Encoding and characters

Background
Detecting the encoding
Converting to UTF-8
Gremlins
graphu
Mojibake
Simplest characters
Combining characters
Markup and HTML entities
Quoting
Unmatched brackets
Cyrillic/Latin mixtures


Background

Datasets that will be shared with the world (like Darwin Core tables) should be in UTF-8 encoding. If you are not familiar with character encoding, here is a short backgrounder:

Computers only work with strings of 1s and 0s. "Encoding" is how a computer program knows what a particular string of 1s and 0s means, and how it should be displayed.

The character ö is what is called a two-byte character in UTF-8 encoding, because at the 1s and 0s level it contains two bytes (8 bits, each bit is a one or a zero). It looks like this: 11000011 10110110. Any program that understands UTF-8 encoding will see 11000011 10110110 and recognise that as ö.

In the Windows world, many programs do not understand UTF-8, and instead work with "Windows-1252" encoding, or CP1252. This is a single-byte encoding, which means that one byte is one character. In CP1252, the first byte 11000011 is à and the second byte 10110110 is ¶.

So, the two bytes 11000011 10110110 will be read as ö by a program that understands UTF-8, and as ö by a program that understands CP1252. The 1s and 0s have not changed, only the way they are interpreted.

The danger here is that a UTF-8 encoded file will be saved as CP1252, and then converted back to UTF-8. The converting program sees two characters in CP1252, à and ¶. It looks these up in its "table of conversions", and finds that à is what UTF-8 understands as the two-byte character 11000011 10000011, and ¶ is 11000010 10110110. This reproduces the incorrect ö in UTF-8 encoding and is a serious mistake.

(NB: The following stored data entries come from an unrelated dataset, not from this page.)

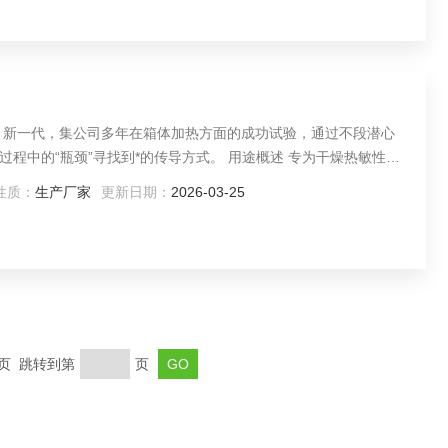
） 新一代，集公司多年在箱体加热方面的成功试验，通过不段潜心
程中的“瓶颈”寻找到*的传导方式。 用途概述 专为干燥热敏性、
入惰性气体，特别是一些成分复杂的物品也能进行快速干燥,适合
性质：
生产厂家
更新日期：
2026-03-25
下进行干燥热处理等。
末页 跳转到第
页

It can get worse. Suppose the UTF-8 ö (now 11000011 10000011 11000010 10110110) is fed to a program that only understands CP1252. The program reads the four bytes one byte at a time, and sees à (11000011), ƒ (10000011),  (11000010), ¶ (10110110). The original string "E. Stöckhert" would now be "E. Stöckhert".

To avoid this confusion (called mojibake), always work with UTF-8: open files in a program that recognises UTF-8, and save the file in UTF-8 encoding.


Detecting the encoding

On the command line there are several tools available to test whether a text file is UTF-8 or not. The two I use regularly are file and uchardet.

file command

"table1" does not have character encoding problems, because ASCII is included in UTF-8 . But the CRLF line endings must be changed to LF before any further data checking is done (see structure pages on "Carriage returns").
"table2" is ready for data checking.
"table3" should be converted to UTF-8 (see below), and then have its line endings changed before any further data checking is done.

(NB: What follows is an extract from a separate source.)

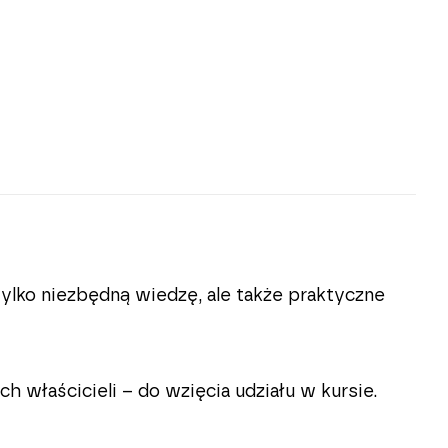
ylko niezbędną wiedzę, ale także praktyczne
właścicieli – do wzięcia udziału w kursie.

Like file, uchardet doesn't always get the encoding exactly right, but it is usually reliable. As shown in the screenshot below, "occurrence.csv" is OK, but "checklist.csv" is not in UTF-8 encoding and needs to be converted.

uchardet command

Converting to UTF-8

If you would prefer not to use the command line for conversion, consider using a text editor like Geany or Notepad++ to open the plain-text file and save it in UTF-8 with a new filename.

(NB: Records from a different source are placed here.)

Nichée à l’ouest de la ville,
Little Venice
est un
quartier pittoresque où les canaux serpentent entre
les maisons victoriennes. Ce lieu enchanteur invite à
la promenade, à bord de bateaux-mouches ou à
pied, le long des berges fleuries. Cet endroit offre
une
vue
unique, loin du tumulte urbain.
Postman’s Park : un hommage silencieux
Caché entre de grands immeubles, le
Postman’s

On the command line, the best all-purpose conversion tool is iconv. You should specify both the existing encoding (-f) and the target encoding, UTF-8 (-t utf-8). To convert a file from another encoding to UTF-8:

iconv -f [another encoding] -t utf-8 < [file] > [newfile]

For a list of all the available "from" encodings, enter iconv -l. Unfortunately it can sometimes be hard to determine what the "from" encoding of your file might be. For example, the euro sign € has no encoding in ISO 8859-1 (an old encoding, but still used on some Windows computers). In ISO 8859-15, € is encoded as one byte with the hexadecimal value a4. file might say the encoding is ISO-8859, but which ISO-8859? And uchardet, like file, is sometimes wrong about the encoding. Watch what happens when I try to recover € with iconv:

iconv command

Another iconv issue is that it stops converting when it finds an "illegal input sequence at position [some number]". It might be that the data table's encoding is corrupted, but a more likely explanation is that the "from" encoding being used is incorrect.

If you get the "illegal input sequence" message, you can try other likely "from" encodings. A more general solution is to find the "illegal input sequence" in the last line of the partly-converted table being built by iconv, with tail -1 [new file]. The (missing) character after the last one on the line must be the "illegal" one. It can be replaced with another character once its byte sequence is found in the original table. For details of this method see this BASHing data post.

If file or uchardet reports that the encoding is ASCII, it is not necessary to convert the data table to UTF-8. The entire ASCII character set is a subset of Unicode, on which UTF-8 is based. See also this BASHing data post for a truly strange encoding I found while checking a biodiversity data table.


Gremlins

In a Darwin Core table, all the characters should be either letters, numbers, ideographs, punctuation marks, spaces or newlines, and the only acceptable spaces are (horizontal) tabs and simple whitespaces.

"Gremlin" characters are different. They are invisible and can cause processing errors, and they should be deleted from the data table or converted to permitted characters. Three kinds of gremlins are detected with the gremlins script.

The first kind of gremlin is a control character. These are used by computers to manage text, and they can be dangerous in data processing. Many control characters get into data tables through incorrect encoding conversions and appear in mojibake. In other words, the person entering the data did not add the control character — it was added by a spreadsheet, database or other program which converted the data to another encoding.

A second kind of gremlin is the invisible space called "zero-width space", which I regularly find in Darwin Core tables.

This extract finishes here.